Instructions for the task: Lines with the word "BINANCE" are the ones wanted. Copy each of them from the entries below.
---------- Source data
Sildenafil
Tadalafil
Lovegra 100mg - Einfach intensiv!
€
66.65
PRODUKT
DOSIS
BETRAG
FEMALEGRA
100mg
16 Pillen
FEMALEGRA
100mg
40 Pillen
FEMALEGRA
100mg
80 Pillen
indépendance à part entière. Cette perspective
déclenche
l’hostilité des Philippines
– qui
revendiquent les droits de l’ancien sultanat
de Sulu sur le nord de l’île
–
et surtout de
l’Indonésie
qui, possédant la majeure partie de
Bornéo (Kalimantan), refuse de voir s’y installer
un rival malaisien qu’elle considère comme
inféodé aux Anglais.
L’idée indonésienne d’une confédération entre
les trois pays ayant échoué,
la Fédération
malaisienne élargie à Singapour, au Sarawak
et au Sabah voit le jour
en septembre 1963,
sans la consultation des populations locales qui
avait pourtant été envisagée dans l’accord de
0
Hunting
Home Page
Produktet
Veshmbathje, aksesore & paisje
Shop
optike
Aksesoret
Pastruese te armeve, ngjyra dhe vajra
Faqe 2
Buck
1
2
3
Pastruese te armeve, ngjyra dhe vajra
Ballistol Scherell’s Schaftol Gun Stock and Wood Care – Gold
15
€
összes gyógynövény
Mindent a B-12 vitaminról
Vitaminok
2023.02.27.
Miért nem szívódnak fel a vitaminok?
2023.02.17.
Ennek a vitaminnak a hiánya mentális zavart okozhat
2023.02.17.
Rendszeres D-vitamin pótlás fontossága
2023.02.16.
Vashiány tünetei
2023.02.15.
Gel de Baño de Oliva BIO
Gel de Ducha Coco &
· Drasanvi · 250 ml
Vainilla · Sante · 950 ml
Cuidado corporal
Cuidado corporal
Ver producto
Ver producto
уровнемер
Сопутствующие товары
--------------------
---------- Source data
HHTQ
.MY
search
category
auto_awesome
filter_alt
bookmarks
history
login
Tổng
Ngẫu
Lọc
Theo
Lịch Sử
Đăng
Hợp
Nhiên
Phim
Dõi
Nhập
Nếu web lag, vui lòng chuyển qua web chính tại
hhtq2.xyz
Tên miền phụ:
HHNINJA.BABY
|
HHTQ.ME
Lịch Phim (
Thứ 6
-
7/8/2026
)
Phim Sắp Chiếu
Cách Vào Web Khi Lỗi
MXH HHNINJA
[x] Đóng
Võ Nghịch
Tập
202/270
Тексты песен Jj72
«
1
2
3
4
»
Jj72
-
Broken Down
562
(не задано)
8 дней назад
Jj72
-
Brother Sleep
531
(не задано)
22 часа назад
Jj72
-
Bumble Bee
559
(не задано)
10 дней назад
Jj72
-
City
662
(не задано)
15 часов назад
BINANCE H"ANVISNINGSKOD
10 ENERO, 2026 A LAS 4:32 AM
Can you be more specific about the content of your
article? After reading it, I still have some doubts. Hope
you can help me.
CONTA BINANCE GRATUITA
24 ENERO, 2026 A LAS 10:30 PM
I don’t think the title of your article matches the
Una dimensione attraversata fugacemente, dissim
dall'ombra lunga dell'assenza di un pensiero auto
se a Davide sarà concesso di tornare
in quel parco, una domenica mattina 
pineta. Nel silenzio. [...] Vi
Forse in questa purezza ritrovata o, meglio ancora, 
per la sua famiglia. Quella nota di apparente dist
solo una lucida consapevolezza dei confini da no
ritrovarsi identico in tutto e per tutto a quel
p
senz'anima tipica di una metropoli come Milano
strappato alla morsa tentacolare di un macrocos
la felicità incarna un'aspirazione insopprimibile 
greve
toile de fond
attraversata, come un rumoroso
--------------------
Answer to this problem:
BINANCE H"ANVISNINGSKOD
CONTA BINANCE GRATUITA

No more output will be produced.